**What the task requires:**
Copy every entry below exactly, and keep out the pictures.

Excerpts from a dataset
________________________________________
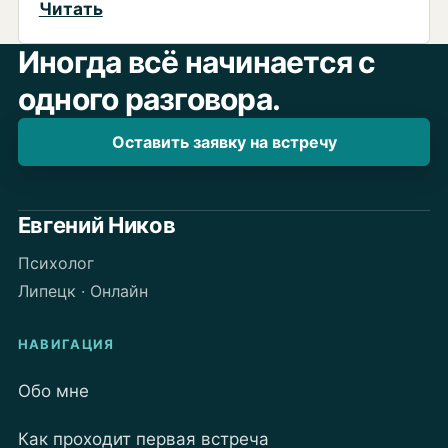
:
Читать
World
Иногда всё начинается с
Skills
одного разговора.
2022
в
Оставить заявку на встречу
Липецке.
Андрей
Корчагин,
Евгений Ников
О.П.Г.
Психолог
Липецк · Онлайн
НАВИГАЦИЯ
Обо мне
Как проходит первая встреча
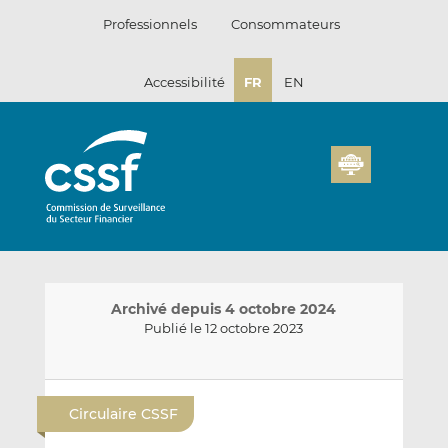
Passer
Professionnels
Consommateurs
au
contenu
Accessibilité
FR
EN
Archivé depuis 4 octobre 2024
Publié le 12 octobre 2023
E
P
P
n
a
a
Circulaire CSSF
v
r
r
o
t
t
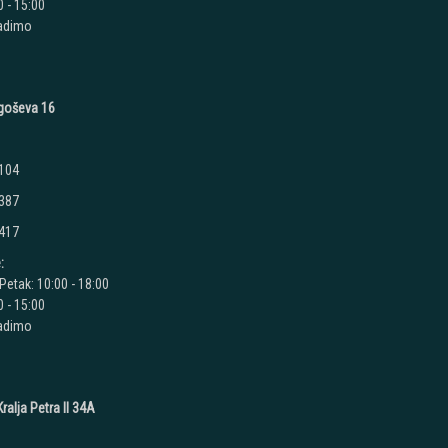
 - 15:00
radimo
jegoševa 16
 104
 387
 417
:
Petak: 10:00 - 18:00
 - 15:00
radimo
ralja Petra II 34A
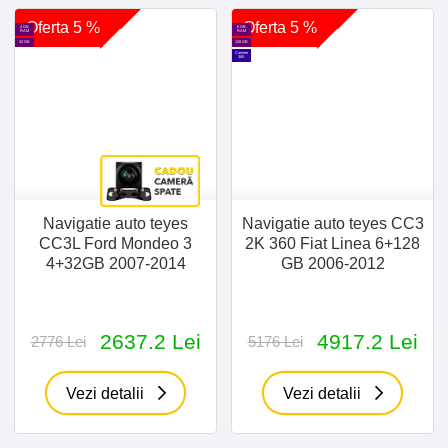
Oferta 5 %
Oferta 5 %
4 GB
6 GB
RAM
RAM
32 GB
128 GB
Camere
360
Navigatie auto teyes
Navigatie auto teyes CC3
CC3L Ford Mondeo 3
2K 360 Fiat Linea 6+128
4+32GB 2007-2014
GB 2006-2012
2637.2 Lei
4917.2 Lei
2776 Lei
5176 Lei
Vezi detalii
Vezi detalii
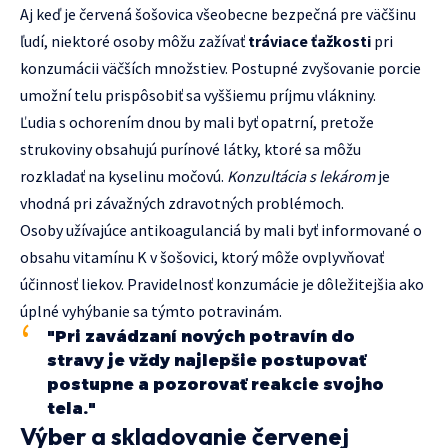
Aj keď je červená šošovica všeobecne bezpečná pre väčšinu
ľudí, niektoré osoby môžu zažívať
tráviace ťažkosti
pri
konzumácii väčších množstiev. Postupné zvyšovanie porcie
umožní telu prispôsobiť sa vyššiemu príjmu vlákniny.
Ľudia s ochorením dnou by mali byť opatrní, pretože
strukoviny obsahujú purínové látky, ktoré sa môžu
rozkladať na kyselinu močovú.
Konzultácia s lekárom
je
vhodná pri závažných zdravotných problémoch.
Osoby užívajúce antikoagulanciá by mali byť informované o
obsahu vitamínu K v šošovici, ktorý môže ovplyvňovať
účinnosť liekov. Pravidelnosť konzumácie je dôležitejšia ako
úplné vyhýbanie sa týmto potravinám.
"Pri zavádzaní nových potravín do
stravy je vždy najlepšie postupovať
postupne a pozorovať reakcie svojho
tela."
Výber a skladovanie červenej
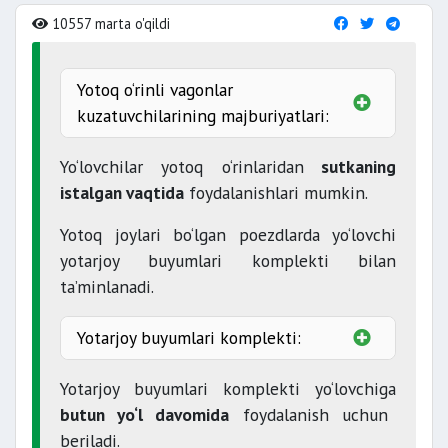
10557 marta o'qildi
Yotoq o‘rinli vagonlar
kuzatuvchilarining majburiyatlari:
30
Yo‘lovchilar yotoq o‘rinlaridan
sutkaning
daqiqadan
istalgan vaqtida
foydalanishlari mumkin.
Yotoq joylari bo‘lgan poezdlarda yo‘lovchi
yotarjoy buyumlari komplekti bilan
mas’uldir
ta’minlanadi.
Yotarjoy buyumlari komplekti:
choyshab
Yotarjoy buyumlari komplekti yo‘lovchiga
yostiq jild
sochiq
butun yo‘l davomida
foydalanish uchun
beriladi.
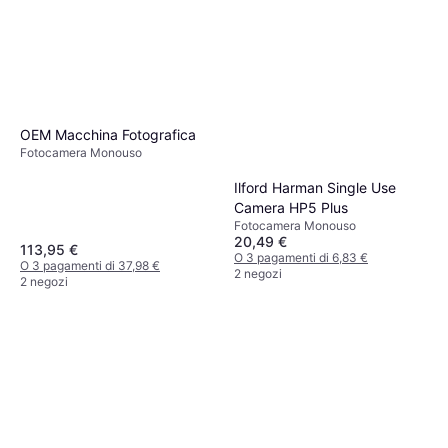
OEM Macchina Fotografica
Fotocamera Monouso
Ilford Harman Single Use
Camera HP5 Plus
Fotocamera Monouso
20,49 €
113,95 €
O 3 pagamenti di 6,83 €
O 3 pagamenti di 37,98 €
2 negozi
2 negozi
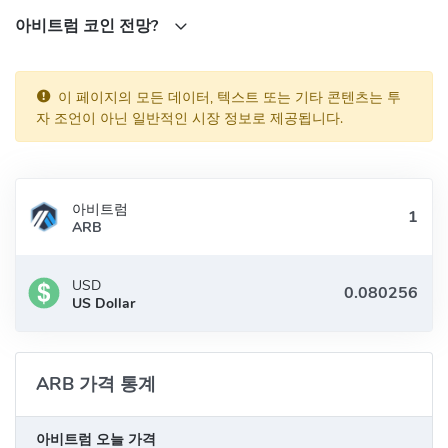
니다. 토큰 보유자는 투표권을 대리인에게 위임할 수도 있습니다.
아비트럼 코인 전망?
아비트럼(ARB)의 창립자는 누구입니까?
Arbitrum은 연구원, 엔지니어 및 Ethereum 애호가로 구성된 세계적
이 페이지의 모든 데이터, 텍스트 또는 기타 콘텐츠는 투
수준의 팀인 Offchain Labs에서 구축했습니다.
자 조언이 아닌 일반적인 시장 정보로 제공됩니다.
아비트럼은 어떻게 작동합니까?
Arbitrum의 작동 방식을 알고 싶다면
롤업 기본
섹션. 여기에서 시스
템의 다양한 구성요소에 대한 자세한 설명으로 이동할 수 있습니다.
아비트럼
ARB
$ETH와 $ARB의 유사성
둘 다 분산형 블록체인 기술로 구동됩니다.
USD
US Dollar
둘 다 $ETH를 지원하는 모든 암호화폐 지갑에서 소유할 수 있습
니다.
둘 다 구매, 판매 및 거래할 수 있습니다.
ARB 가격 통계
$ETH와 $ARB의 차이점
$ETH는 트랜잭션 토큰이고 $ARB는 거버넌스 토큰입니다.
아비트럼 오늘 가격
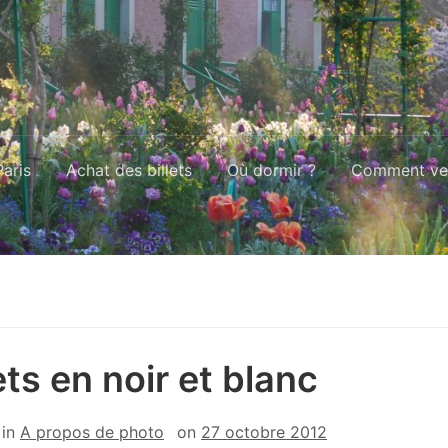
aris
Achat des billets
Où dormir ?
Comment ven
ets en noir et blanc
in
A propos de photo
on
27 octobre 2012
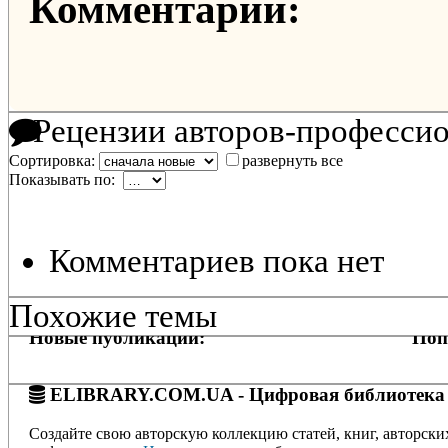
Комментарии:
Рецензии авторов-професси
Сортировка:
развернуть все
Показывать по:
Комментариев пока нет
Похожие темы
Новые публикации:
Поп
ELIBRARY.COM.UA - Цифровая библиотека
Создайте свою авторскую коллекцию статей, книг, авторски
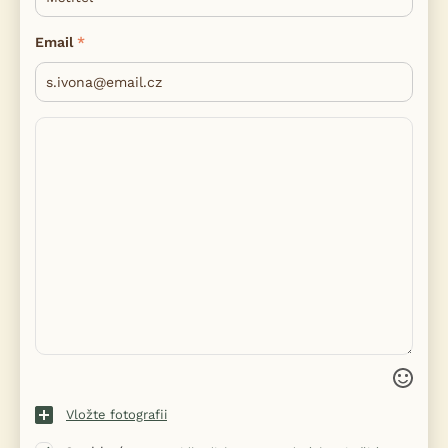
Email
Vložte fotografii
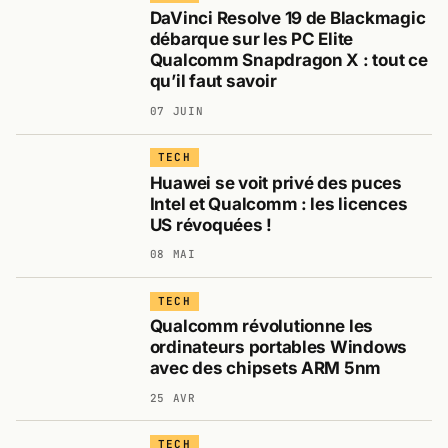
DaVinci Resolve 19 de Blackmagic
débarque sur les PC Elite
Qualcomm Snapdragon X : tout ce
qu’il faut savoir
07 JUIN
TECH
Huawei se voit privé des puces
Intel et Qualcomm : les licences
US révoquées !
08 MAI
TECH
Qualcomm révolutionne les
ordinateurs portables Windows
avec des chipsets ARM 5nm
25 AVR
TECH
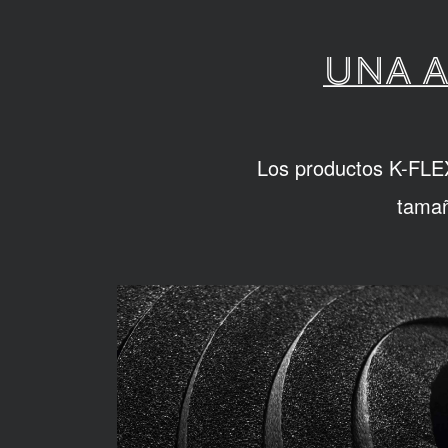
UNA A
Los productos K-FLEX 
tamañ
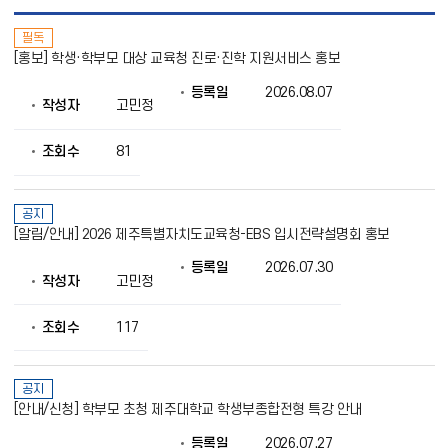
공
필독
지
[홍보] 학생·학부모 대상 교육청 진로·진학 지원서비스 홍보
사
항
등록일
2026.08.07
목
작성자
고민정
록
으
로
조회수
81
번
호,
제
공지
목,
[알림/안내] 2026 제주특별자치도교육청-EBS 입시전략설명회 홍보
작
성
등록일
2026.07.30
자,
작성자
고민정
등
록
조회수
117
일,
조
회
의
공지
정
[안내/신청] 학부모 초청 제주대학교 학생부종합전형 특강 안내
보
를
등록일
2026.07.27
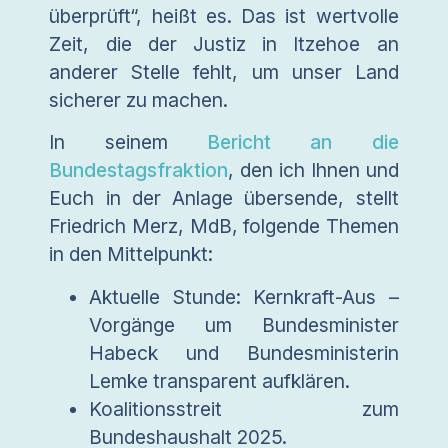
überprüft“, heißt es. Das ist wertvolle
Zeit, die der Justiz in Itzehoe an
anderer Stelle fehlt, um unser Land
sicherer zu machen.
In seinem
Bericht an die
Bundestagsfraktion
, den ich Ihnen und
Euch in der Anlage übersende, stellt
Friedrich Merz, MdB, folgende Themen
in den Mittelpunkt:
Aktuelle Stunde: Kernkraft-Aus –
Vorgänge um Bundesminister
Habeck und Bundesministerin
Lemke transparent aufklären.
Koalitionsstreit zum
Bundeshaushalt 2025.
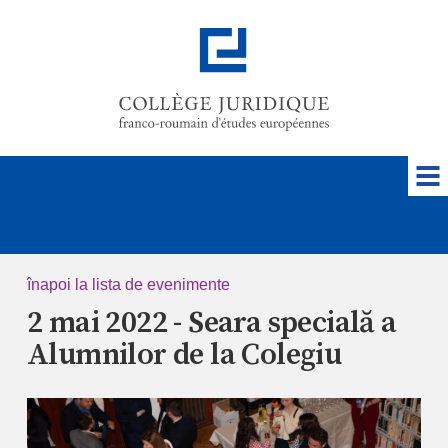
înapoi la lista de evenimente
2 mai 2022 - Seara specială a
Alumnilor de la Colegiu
________________________________________
**Response for this exercise:**
:
Читать
World
Иногда всё начинается с
Skills
одного разговора.
2022
в
Оставить заявку на встречу
Липецке.
Андрей
Корчагин,
Евгений Ников
О.П.Г.
Психолог
Липецк · Онлайн
НАВИГАЦИЯ
Обо мне
Как проходит первая встреча
Passer
Professionnels
Consommateurs
au
contenu
Accessibilité
FR
EN
Archivé depuis 4 octobre 2024
Publié le 12 octobre 2023
E
P
P
n
a
a
Circulaire CSSF
v
r
r
o
t
t
 - 15:00
radimo
jegoševa 16
 104
 387
 417
:
Petak: 10:00 - 18:00
 - 15:00
radimo
ralja Petra II 34A
Oferta 5 %
Oferta 5 %
4 GB
6 GB
RAM
RAM
32 GB
128 GB
Camere
360
Navigatie auto teyes
Navigatie auto teyes CC3
CC3L Ford Mondeo 3
2K 360 Fiat Linea 6+128
4+32GB 2007-2014
GB 2006-2012
2637.2 Lei
4917.2 Lei
2776 Lei
5176 Lei
Vezi detalii
Vezi detalii
Aj keď je červená šošovica všeobecne bezpečná pre väčšinu
ľudí, niektoré osoby môžu zažívať
tráviace ťažkosti
pri
konzumácii väčších množstiev. Postupné zvyšovanie porcie
umožní telu prispôsobiť sa vyššiemu príjmu vlákniny.
Ľudia s ochorením dnou by mali byť opatrní, pretože
strukoviny obsahujú purínové látky, ktoré sa môžu
rozkladať na kyselinu močovú.
Konzultácia s lekárom
je
vhodná pri závažných zdravotných problémoch.
Osoby užívajúce antikoagulanciá by mali byť informované o
obsahu vitamínu K v šošovici, ktorý môže ovplyvňovať
účinnosť liekov. Pravidelnosť konzumácie je dôležitejšia ako
úplné vyhýbanie sa týmto potravinám.
"Pri zavádzaní nových potravín do
stravy je vždy najlepšie postupovať
postupne a pozorovať reakcie svojho
tela."
Výber a skladovanie červenej
10557 marta o'qildi
Yotoq o‘rinli vagonlar
kuzatuvchilarining majburiyatlari:
30
Yo‘lovchilar yotoq o‘rinlaridan
sutkaning
daqiqadan
istalgan vaqtida
foydalanishlari mumkin.
Yotoq joylari bo‘lgan poezdlarda yo‘lovchi
yotarjoy buyumlari komplekti bilan
mas’uldir
ta’minlanadi.
Yotarjoy buyumlari komplekti:
choyshab
Yotarjoy buyumlari komplekti yo‘lovchiga
yostiq jild
sochiq
butun yo‘l davomida
foydalanish uchun
beriladi.
OEM Macchina Fotografica
Fotocamera Monouso
Ilford Harman Single Use
Camera HP5 Plus
Fotocamera Monouso
20,49 €
113,95 €
O 3 pagamenti di 6,83 €
O 3 pagamenti di 37,98 €
2 negozi
2 negozi
니다. 토큰 보유자는 투표권을 대리인에게 위임할 수도 있습니다.
아비트럼 코인 전망?
아비트럼(ARB)의 창립자는 누구입니까?
Arbitrum은 연구원, 엔지니어 및 Ethereum 애호가로 구성된 세계적
이 페이지의 모든 데이터, 텍스트 또는 기타 콘텐츠는 투
수준의 팀인 Offchain Labs에서 구축했습니다.
자 조언이 아닌 일반적인 시장 정보로 제공됩니다.
아비트럼은 어떻게 작동합니까?
Arbitrum의 작동 방식을 알고 싶다면
롤업 기본
섹션. 여기에서 시스
템의 다양한 구성요소에 대한 자세한 설명으로 이동할 수 있습니다.
아비트럼
ARB
$ETH와 $ARB의 유사성
둘 다 분산형 블록체인 기술로 구동됩니다.
USD
US Dollar
둘 다 $ETH를 지원하는 모든 암호화폐 지갑에서 소유할 수 있습
니다.
둘 다 구매, 판매 및 거래할 수 있습니다.
ARB 가격 통계
$ETH와 $ARB의 차이점
$ETH는 트랜잭션 토큰이고 $ARB는 거버넌스 토큰입니다.
아비트럼 오늘 가격
aris
Achat des billets
Où dormir ?
Comment ven
ets en noir et blanc
in
A propos de photo
on
27 octobre 2012
Комментарии:
Рецензии авторов-професси
Сортировка:
развернуть все
Показывать по:
Комментариев пока нет
Похожие темы
Новые публикации:
Поп
ELIBRARY.COM.UA - Цифровая библиотека
Создайте свою авторскую коллекцию статей, книг, авторски
Email
Vložte fotografii
DaVinci Resolve 19 de Blackmagic
débarque sur les PC Elite
Qualcomm Snapdragon X : tout ce
qu’il faut savoir
07 JUIN
TECH
Huawei se voit privé des puces
Intel et Qualcomm : les licences
US révoquées !
08 MAI
TECH
Qualcomm révolutionne les
ordinateurs portables Windows
avec des chipsets ARM 5nm
25 AVR
TECH
UNA A
Los productos K-FLEX 
tamañ
공
필독
지
[홍보] 학생·학부모 대상 교육청 진로·진학 지원서비스 홍보
사
항
등록일
2026.08.07
목
작성자
고민정
록
으
로
조회수
81
번
호,
제
공지
목,
[알림/안내] 2026 제주특별자치도교육청-EBS 입시전략설명회 홍보
작
성
등록일
2026.07.30
자,
작성자
고민정
등
록
조회수
117
일,
조
회
의
공지
정
[안내/신청] 학부모 초청 제주대학교 학생부종합전형 특강 안내
보
를
등록일
2026.07.27
überprüft“, heißt es. Das ist wertvolle
Zeit, die der Justiz in Itzehoe an
anderer Stelle fehlt, um unser Land
sicherer zu machen.
In seinem
Bericht an die
Bundestagsfraktion
, den ich Ihnen und
Euch in der Anlage übersende, stellt
Friedrich Merz, MdB, folgende Themen
in den Mittelpunkt:
Aktuelle Stunde: Kernkraft-Aus –
Vorgänge um Bundesminister
Habeck und Bundesministerin
Lemke transparent aufklären.
Koalitionsstreit zum
Bundeshaushalt 2025.
înapoi la lista de evenimente
2 mai 2022 - Seara specială a
Alumnilor de la Colegiu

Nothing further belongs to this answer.